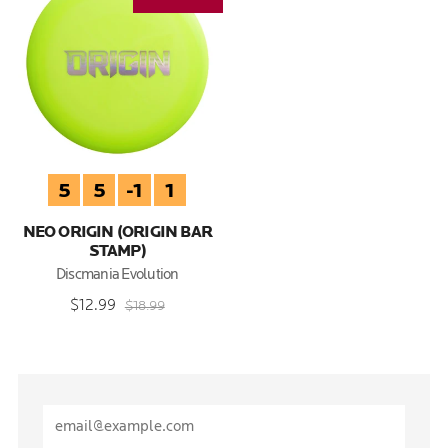
5
5
-1
1
NEO ORIGIN (ORIGIN BAR
STAMP)
Discmania Evolution
$12.99
$18.99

> _Your instructions_:
Before copying, set the pictures aside; then reproduce each entry above exactly.

> _Exercise solution_:
5
5
-1
1
NEO ORIGIN (ORIGIN BAR
STAMP)
Discmania Evolution
$12.99
$18.99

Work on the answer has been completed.